Quentin Kinderman is a spokesman for the Veterans of Foreign Wars. He says the VA is trying to save money by discouraging use of its services.

"It's in essence a way of reducing the number of people the VA serves. It might be a circumstance where that would deny people care because they couldn't get the $250 dollars to get in there and enroll."

Larry Craig chairs the Senate Veteran's Committee. The Idaho Republican says the fee would only hit non-disabled, high income vets.

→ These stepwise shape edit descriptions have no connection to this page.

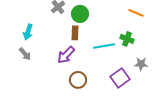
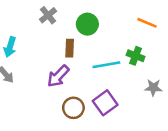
green circle: (80, 14) -> (87, 24), moved
purple square: (120, 78) -> (105, 103), moved

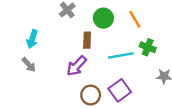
orange line: (147, 23) -> (135, 19), moved, turned 36

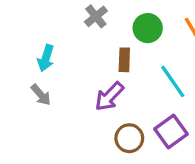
cyan line: (121, 55) -> (173, 81), turned 65

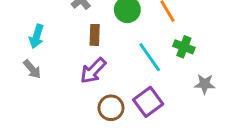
brown rectangle: (124, 60) -> (95, 35), moved

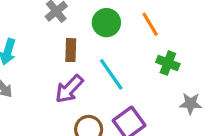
cyan line: (150, 57) -> (111, 74), moved

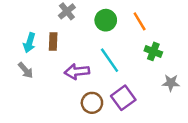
brown rectangle: (71, 50) -> (53, 41), moved
purple arrow: (69, 89) -> (77, 72), turned 40

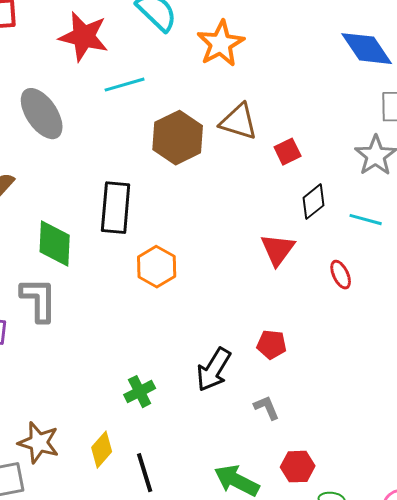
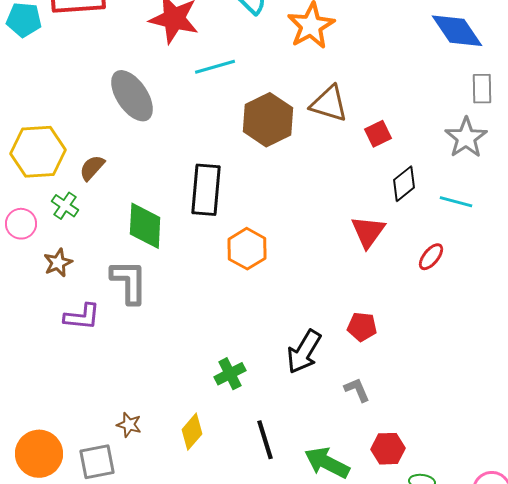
red ellipse: (341, 275) -> (431, 257), turned 64
brown star: (39, 443) -> (129, 425), size x0.6
black line: (145, 473) -> (265, 440), moved

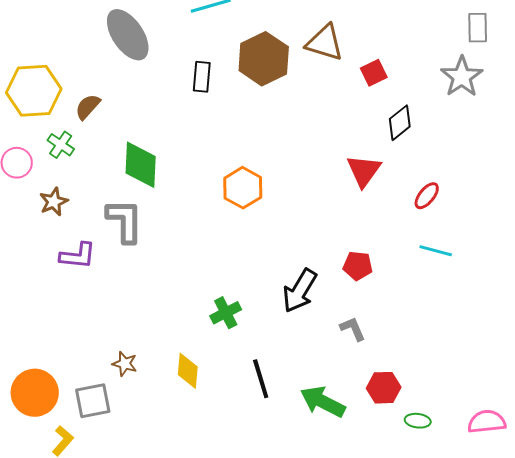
black rectangle: (206, 190) -> (202, 77), moved, size x0.6
cyan line: (456, 202) -> (436, 251), moved
yellow diamond: (192, 432) -> (188, 371), turned -36

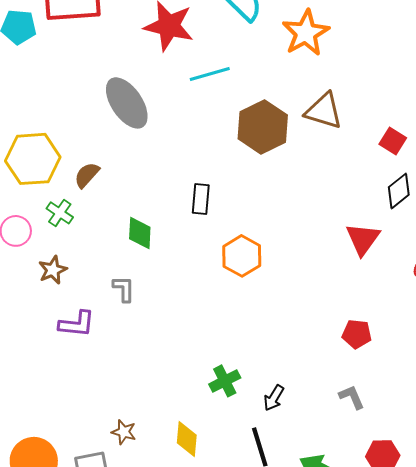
red square: (374, 73) -> (393, 141), moved, turned -32
black rectangle: (202, 77) -> (201, 199), moved
green diamond: (141, 165) -> (140, 233), size x0.7
gray L-shape: (125, 221) -> (124, 289), size x0.6
black arrow: (300, 291) -> (274, 398), moved, size x0.6

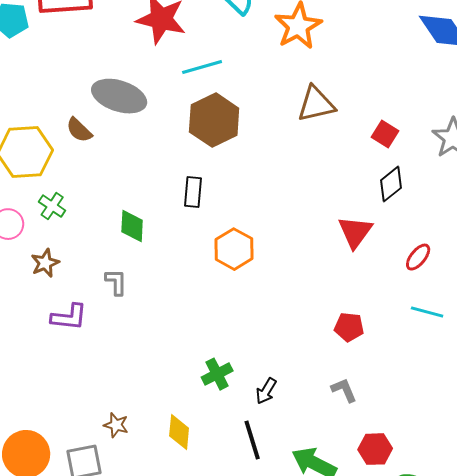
gray ellipse: (127, 103) -> (119, 96), turned -38
brown triangle: (324, 111) -> (316, 104), turned -30
brown hexagon: (263, 127) -> (214, 120), moved
brown semicircle: (87, 175) -> (79, 130), moved, turned -88

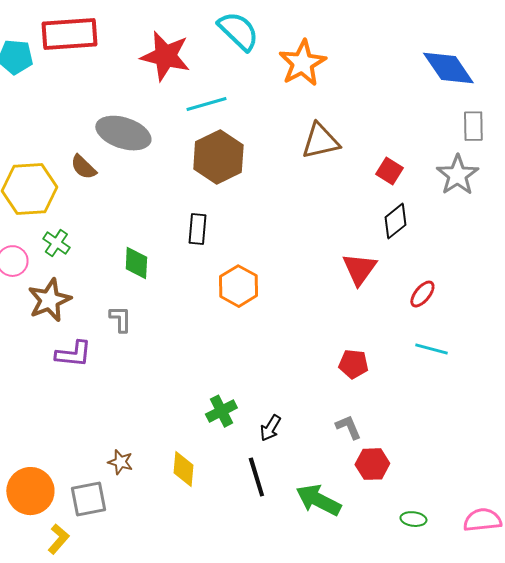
brown star: (45, 263) -> (49, 300), size x1.5
red hexagon: (375, 449) -> (372, 464), moved

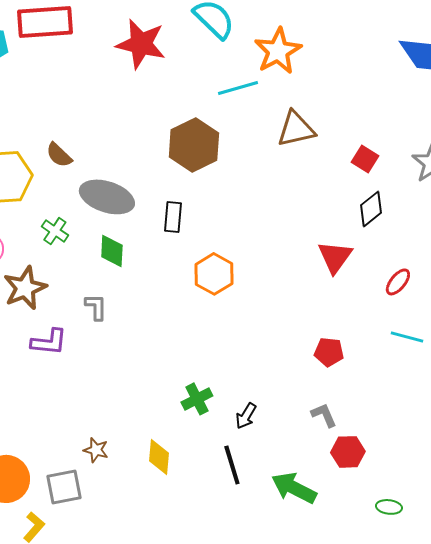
cyan line: (206, 104) -> (238, 88), moved
gray ellipse: (123, 133) -> (107, 197), moved
green cross: (56, 243) -> (55, 231), moved

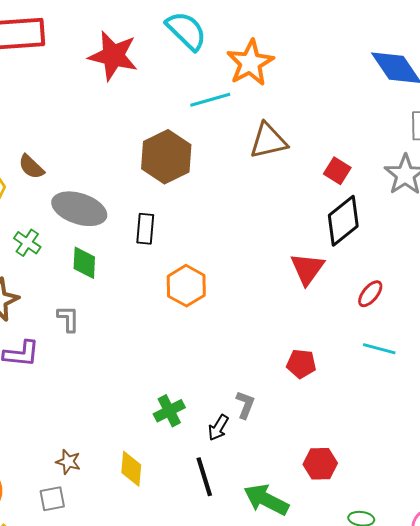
black diamond: (371, 209) -> (343, 221), size x1.4
gray L-shape: (324, 415) -> (245, 405), moved, turned 44
gray square: (64, 487) -> (52, 499), moved, size x0.7

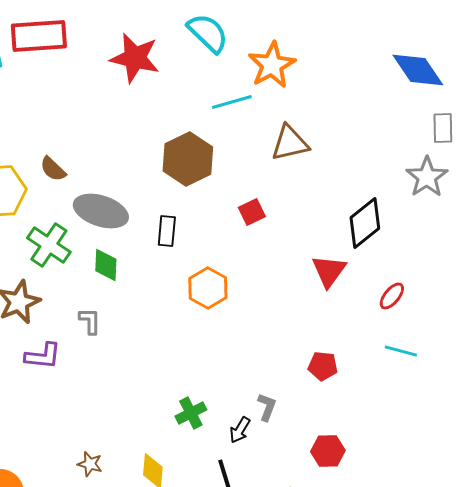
red square: (337, 171) -> (252, 212), moved, turned 32
green cross: (27, 243) -> (49, 245), size x1.6
red hexagon: (320, 464) -> (328, 451), moved

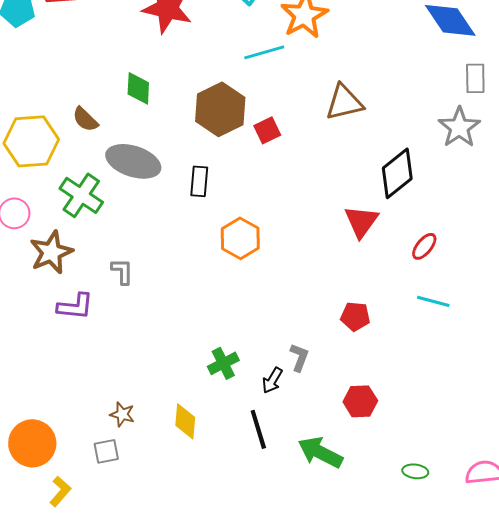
brown triangle: (290, 143) -> (344, 102), moved
red square: (252, 212) -> (267, 130), moved
green diamond: (106, 265) -> (138, 88), moved

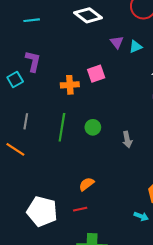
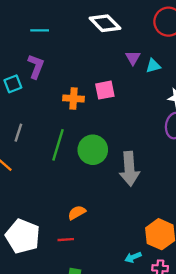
cyan line: (32, 20) -> (40, 30), moved
green circle: (93, 127) -> (93, 150), size x1.6
gray arrow: (127, 140) -> (129, 169), size x1.8
cyan arrow: (141, 216) -> (133, 257), turned 128

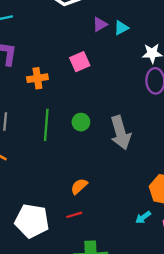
purple triangle: (133, 58) -> (100, 24), turned 42
orange cross: (74, 98) -> (37, 78), moved
green circle: (93, 150) -> (81, 122), size x0.6

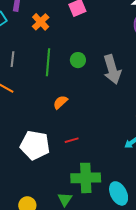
orange cross: (37, 78) -> (41, 22), turned -36
orange semicircle: (79, 186) -> (60, 102), moved

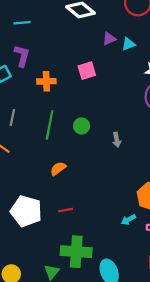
orange cross: (41, 22) -> (46, 81), turned 36
gray arrow: (112, 69) -> (117, 140), size x0.5

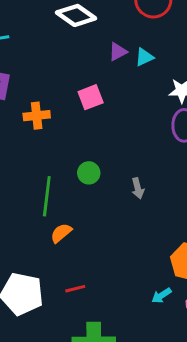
green line: (50, 125) -> (47, 196), moved

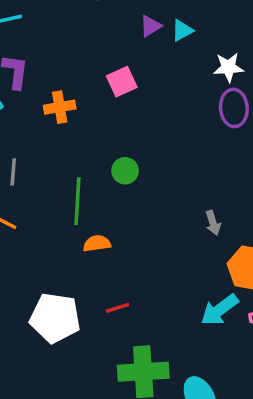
gray arrow: (138, 188) -> (213, 223), moved
orange semicircle: (61, 233) -> (97, 243), turned 35
cyan arrow: (161, 296) -> (219, 310), size x1.6

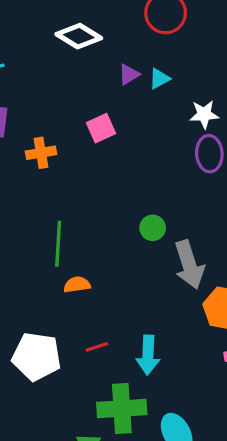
green circle: (125, 171) -> (153, 228), moved
gray arrow: (213, 223) -> (189, 265), size x2.0
cyan arrow: (219, 310) -> (148, 355), moved, turned -51

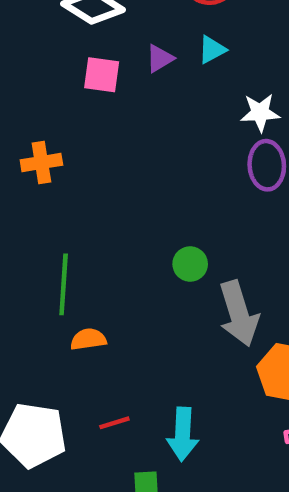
cyan triangle: (159, 79) -> (212, 50), moved
pink square: (101, 128) -> (102, 75), moved, turned 32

"These kinds of fee increases are with those with no service connected problem and would simply choose to use Vets health care as their healthcare even though they might already have insurance or other kinds of healthcare."

Errors in forecasting VA health care costs led to a 1 billion dollar shortfall in 2005. And Congress had to pass an emergency spending bill to tide the agency over. This makes Democrats and Veterans groups skeptical about this year's plan. But Craig says that won't happen again.

"We believe corrections have been made. I'm going to continue to pursue a very aggressive oversight process with the VA to make sure that our numbers are as accurate as we can get."

Of this year's budget, VA Secretary Nicholson has promised that his agency is quote 'On top of it.' For Houston Public Radio, I'm Benjamin Shaw on Capitol Hill.